Connecting to the Cloud, Part 3: Cloud governance and security

Secure the HybridCloud application

In the third and final part of this three-part series on building a hybrid cloud application, examine governance and security for cloud computing. Build on the example of the HybridCloud application from Part 2 by examining how to add access control policies to its use of Amazon Simple Queue Service (SQS). Look in detail at how the HybridCloud application authenticates itself to cloud services and how to add a log audit trail to Amazon's S3 (Simple Storage Service). Lastly, see how Google Apps uses OAuth and how Force.com cloud services require built-in testing to avoid inadvertent Denial-of-Service (DoS) attacks.

Share:

Mark O'Neill, CTO, Vordel

Mark O'Neill is CTO at Vordel, an XML Networking company. He is also author of the book "Web Services Security" and contributing author to "Hardening Network Security", both published by McGraw-Hill/Osborne Media. Mark is responsible for overseeing Vordel's product development roadmap and also advises Global 2000 firms and governments worldwide on their tactical and strategic adoption of XML, Web Services and SOA technologies. He holds degrees in mathematics and psychology from Trinity College Dublin and graduate qualifications in neural network programming from Oxford University. Mark lives in Boston, Massachusetts.



16 June 2009

Also available in Chinese Japanese Vietnamese Spanish

Introduction

Cloud governance involves applying policies to the use of cloud services. It can be useful to think of cloud governance by examining its opposite: the free-for-all chaos in which cloud services are used by an organization without any oversight in place. To avoid this chaos, put polices in place for cloud service use to control the leakage of private information to the cloud and to control the excessive use of cloud services (which must be paid for, after all). With governance and security in place, cloud computing can be used in safety and confidence.


Lessons from SOA governance

Governance is a word that came to prominence with the adoption of SOA. In the world of SOA, it was divided into design-time governance (defining policies to Web services) and runtime governance (actually applying those policies to real-time traffic).

Frequently used acronyms

  • API: Application programming interface
  • DSA: Digital Signature Algorithm
  • IP: Internet protocol
  • IT: Information technology
  • REST: Representational State Transfer
  • SOA: Service Oriented Architecture
  • SSL: Secure Sockets Layer
  • URI: Universal Resource Identifier
  • WSDL: Web Services Description Language
  • XML: Extensible Markup Language

Cloud platforms, like the services in an SOA, are predominantly accessed using Web service APIs, and so they might be expected to come under the same heading as SOA governance. At the very least, you can reuse the principles behind SOA governance.

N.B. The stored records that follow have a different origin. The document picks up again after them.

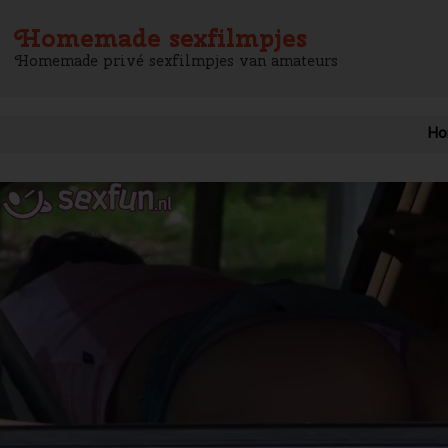
Homemade sexfilmpjes
Homemade privé sexfilmpjes van amateurs
Ho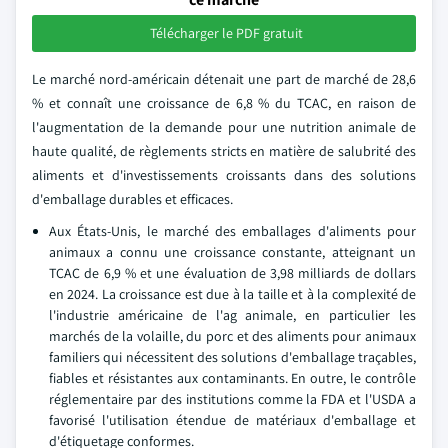
Télécharger le PDF gratuit
Le marché nord-américain détenait une part de marché de 28,6
% et connaît une croissance de 6,8 % du TCAC, en raison de
l'augmentation de la demande pour une nutrition animale de
haute qualité, de règlements stricts en matière de salubrité des
aliments et d'investissements croissants dans des solutions
d'emballage durables et efficaces.
Aux États-Unis, le marché des emballages d'aliments pour
animaux a connu une croissance constante, atteignant un
TCAC de 6,9 % et une évaluation de 3,98 milliards de dollars
en 2024. La croissance est due à la taille et à la complexité de
l'industrie américaine de l'ag animale, en particulier les
marchés de la volaille, du porc et des aliments pour animaux
familiers qui nécessitent des solutions d'emballage traçables,
fiables et résistantes aux contaminants. En outre, le contrôle
réglementaire par des institutions comme la FDA et l'USDA a
favorisé l'utilisation étendue de matériaux d'emballage et
d'étiquetage conformes.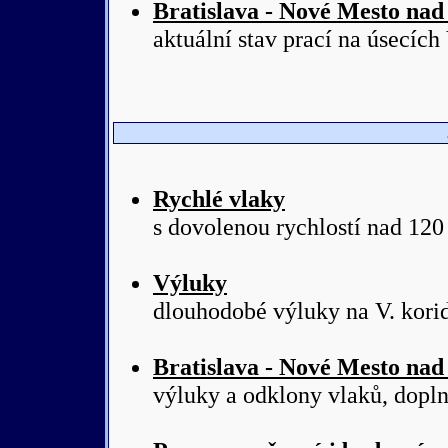
Bratislava - Nové Mesto na
aktuální stav prací na úsecích 
Rychlé vlaky
s dovolenou rychlostí nad 1
Výluky
dlouhodobé výluky na V. kori
Bratislava - Nové Mesto na
výluky a odklony vlaků, dopl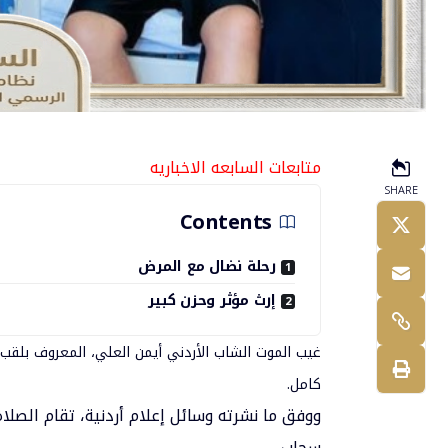
متابعات السابعه الاخباريه
SHARE
Contents
رحلة نضال مع المرض
إرث مؤثر وحزن كبير
غيب الموت الشاب الأردني
أيمن العلي
، المعروف بلقب
كامل.
ووفق ما نشرته وسائل إعلام أردنية، تقام الصلا
سحاب.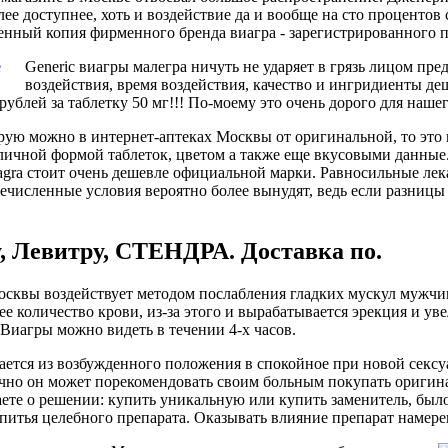
олее доступнее, хоть и воздействие да и вообще на сто процент
нный копия фирменного бренда виагра - зарегистрированного п
Generic виагры малегра ничуть не ударяет в грязь лицом пре
воздействия, время воздействия, качество и ингридиенты деш
ублей за таблетку 50 мг!!! По-моему это очень дорого для наше
рую можно в интернет-аптеках Москвы от оригинальной, то эт
 различной формой таблеток, цветом а также еще вкусовыми дан
 viagra стоит очень дешевле официальной марки. Равносильные л
численные условия вероятно более вынудят, ведь если разницы 
, Левитру, СТЕНДРА. Доставка по.
 Москвы воздействует методом послабления гладких мускул мужчи
е количество крови, из-за этого и вырабатывается эрекция и уве
Виагры можно видеть в течении 4-х часов.
ается из возбужденного положения в спокойное при новой сексу
нечно он может порекомендовать своим больным покупать оригин
аете о решении: купить уникальную или купить заменитель, было
питья целебного препарата. Оказывать влияние препарат намере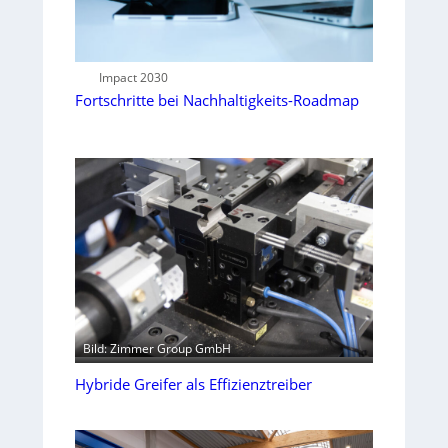
Impact 2030
Fortschritte bei Nachhaltigkeits-Roadmap
Bild: Zimmer Group GmbH
Hybride Greifer als Effizienztreiber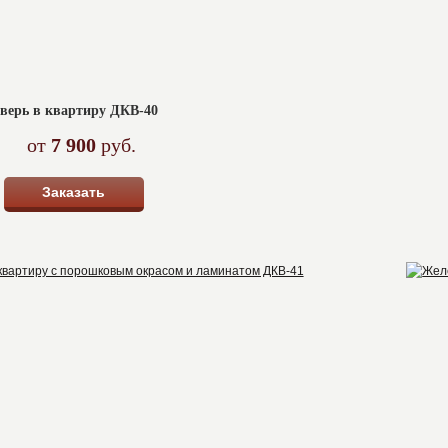
верь в квартиру ДКВ-40
от
7 900
руб.
Заказать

SOA governance usually relies on the presence of a registry. This is a central place where a user can go to view the services in the SOA, and also to view the policies that apply to the services. The standard WS-Policy, as well as the complementary WS-Attachment specification, allows a policy to be assigned to a service in an SOA. In effect, the service then contains a "pointer" to its policy. The registry manages this relationship between the services and the policies.

Another important function provided by SOA governance products is the lifecycle management of services. This refers to the ability to control and track changes to services, and to place controls over who can change a service. Once this facility is in place, an organization can determine who created a service, who changed it, and when the changes were made.

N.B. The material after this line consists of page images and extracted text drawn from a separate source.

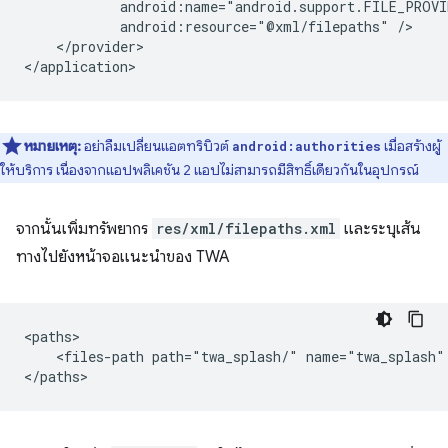
android:resource="@xml/filepaths"
</provider>

หมายเหตุ:
อย่าลืมเปลี่ยนแอตทริบิวต์
เมื่อสร้างผู้
android:authorities
ให้บริการ เนื่องจากแอปพลิเคชัน 2 แอปไม่สามารถมีสิทธิ์เดียวกันในอุปกรณ์
จากนั้นเพิ่มทรัพยากร
res/xml/filepaths.xml
และระบุเส้น
ทางไปยังหน้าจอแนะนำของ TWA
<files-path
path="twa_splash/"
name="twa_splash"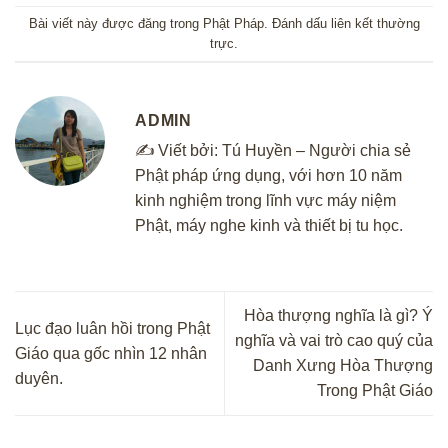
Bài viết này được đăng trong
Phật Pháp
. Đánh dấu
liên kết thường
trực
.
ADMIN
✍️ Viết bởi:
Tú Huyền
– Người chia sẻ
Phật pháp ứng dụng, với hơn 10 năm
kinh nghiệm trong lĩnh vực máy niệm
Phật, máy nghe kinh và thiết bị tu học.
Hòa thượng nghĩa là gì? Ý
Lục đạo luân hồi trong Phật
nghĩa và vai trò cao quý của
Giáo qua gốc nhìn 12 nhân
Danh Xưng Hòa Thượng
duyên.
Trong Phật Giáo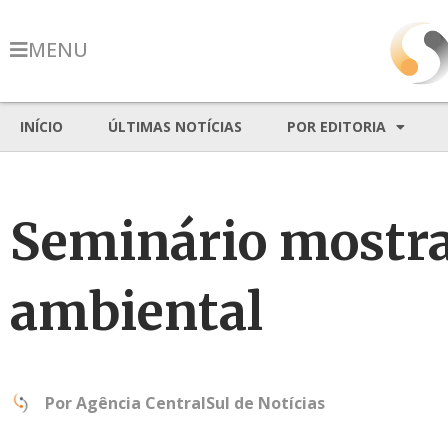
MENU
INÍCIO
ÚLTIMAS NOTÍCIAS
POR EDITORIA
Seminário mostra 
ambiental
Por
Agência CentralSul de Notícias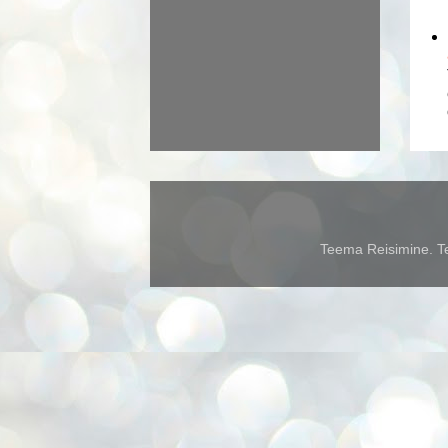
Teema Reisimine. Te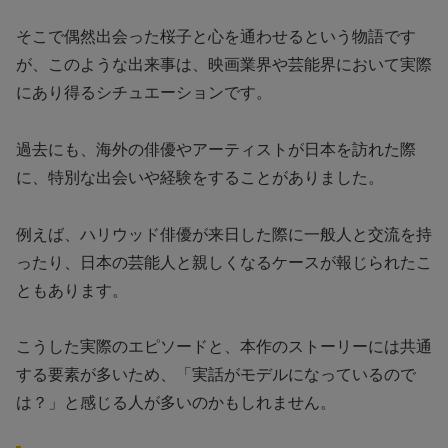
そこで偶然出会った桜子と心を通わせるという物語です
が、このような出来事は、映画業界や芸能界において実際
にあり得るシチュエーションです。
過去にも、海外の俳優やアーティストが日本を訪れた際
に、特別な出会いや経験をすることがありました。
例えば、ハリウッド俳優が来日した際に一般人と交流を持
ったり、日本の芸能人と親しくなるケースが報じられたこ
ともあります。
こうした実際のエピソードと、本作のストーリーには共通
する要素が多いため、「実話がモデルになっているので
は？」と感じる人が多いのかもしれません。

Does the existence of SOA governance mean that cloud governance is a solved problem? Not quite. The messages sent to and from cloud services generally are not SOAP, and the services are usually not defined by WSDL, which are two standards used in general SOA governance. This means that it is not straightforward to import the services into an SOA governance registry. The Web services used by cloud computing bypass SOAP and WSDL and instead make use of lightweight REST-style services that are more popular with developers due to their relative simplicity.

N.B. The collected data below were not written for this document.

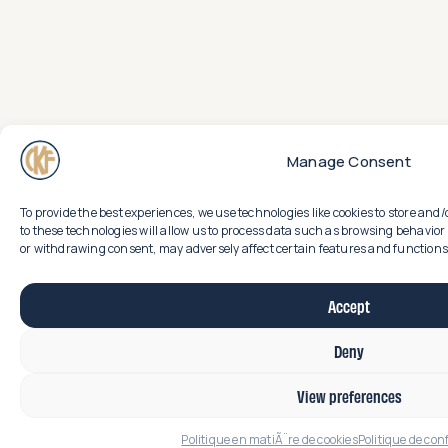
Manage Consent
To provide the best experiences, we use technologies like cookies to store an
to these technologies will allow us to process data such as browsing behavior 
or withdrawing consent, may adversely affect certain features and functions
Accept
Deny
View preferences
Politique en matiÃ¨re de cookies
Politique de con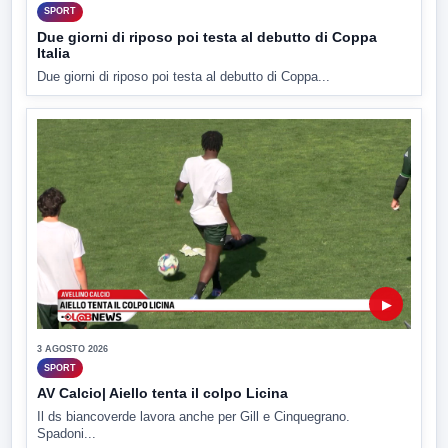
SPORT
Due giorni di riposo poi testa al debutto di Coppa
Italia
Due giorni di riposo poi testa al debutto di Coppa...
▶
3 AGOSTO 2026
SPORT
AV Calcio| Aiello tenta il colpo Licina
Il ds biancoverde lavora anche per Gill e Cinquegrano.
Spadoni...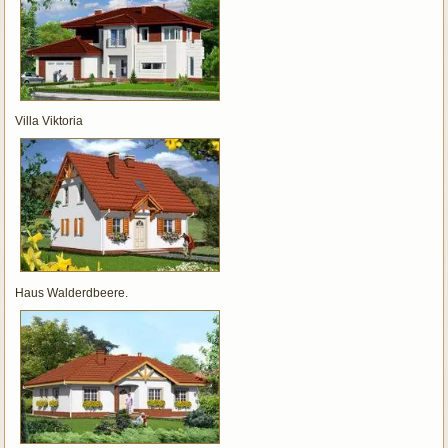
Villa Viktoria
Haus Walderdbeere.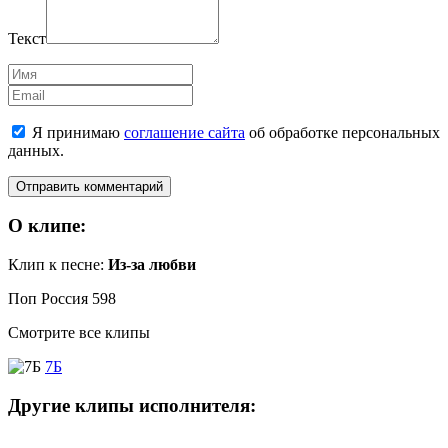
Текст
Имя
Email
Я принимаю
соглашение сайта
об обработке персональных
данных.
О клипе:
Клип к песне:
Из-за любви
Поп Россия
598
Смотрите все клипы
7Б
Другие клипы исполнителя: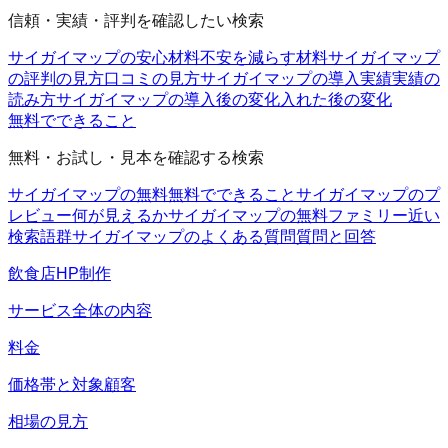
信頼・実績・評判を確認したい検索
サイガイマップの安心材料
不安を減らす材料
サイガイマップ
の評判の見方
口コミの見方
サイガイマップの導入実績
実績の
読み方
サイガイマップの導入後の変化
入れた後の変化
無料でできること
無料・お試し・見本を確認する検索
サイガイマップの無料
無料でできること
サイガイマップのプ
レビュー
何が見えるか
サイガイマップの無料ファミリー
近い
検索語群
サイガイマップのよくある質問
質問と回答
飲食店HP制作
サービス全体の内容
料金
価格帯と対象顧客
相場の見方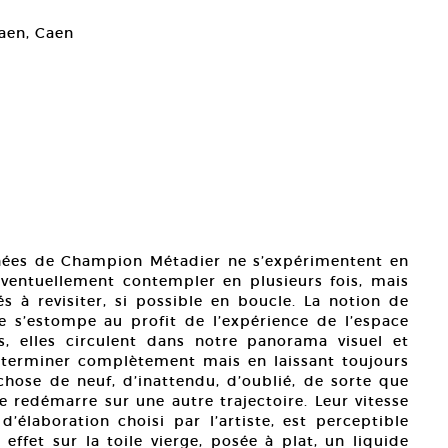
Caen, Caen
nnées de Champion Métadier ne s’expérimentent en
entuellement contempler en plusieurs fois, mais
 revisiter, si possible en boucle. La notion de
s’estompe au profit de l’expérience de l’espace
, elles circulent dans notre panorama visuel et
déterminer complètement mais en laissant toujours
hose de neuf, d’inattendu, d’oublié, de sorte que
re redémarre sur une autre trajectoire. Leur vitesse
d’élaboration choisi par l’artiste, est perceptible
 effet sur la toile vierge, posée à plat, un liquide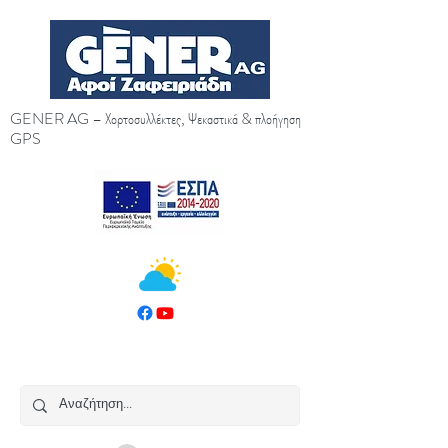
GENER AG – Χορτοσυλλέκτες, Ψεκαστικά & πλοήγηση
GPS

Virtual machines are another new aspect of cloud computing that differentiates it from SOA. As well as making use of Web services, cloud computing also makes use of virtual machines. The Amazon Elastic Compute Cloud (EC2) environment can be seen as a kind of virtualized hosting environment, not a set of services. Governance of Amazon EC2 can therefore be seen as an example of governance of virtual machines. In particular, the virtual machine deployments can easily end up in chaos, as an organization ends up with many virtual machines that might differ slightly from each other in undocumented ways. As many users of VMware or Citrix Xen are aware, even for an individual user, it can be difficult to keep track of virtual machines. Imagine how the problem multiplies for an organization, and increases further if those virtual machines are hosted in a third-party cloud service.

Virtual Machine (VM) governance does, however, have some overlaps with the "lifecycle governance" benefits of SOA Governance. In the Amazon EC2 cloud world, a VM is an instance of an Amazon Machine Image (AMI). The ability to enforce rules such that certain users can deploy certain AMIs is important. At a finer level, the ability to control who can reboot a VM, who can add capacity to an existing VM environment, and who can delete existing virtual machine instances is important.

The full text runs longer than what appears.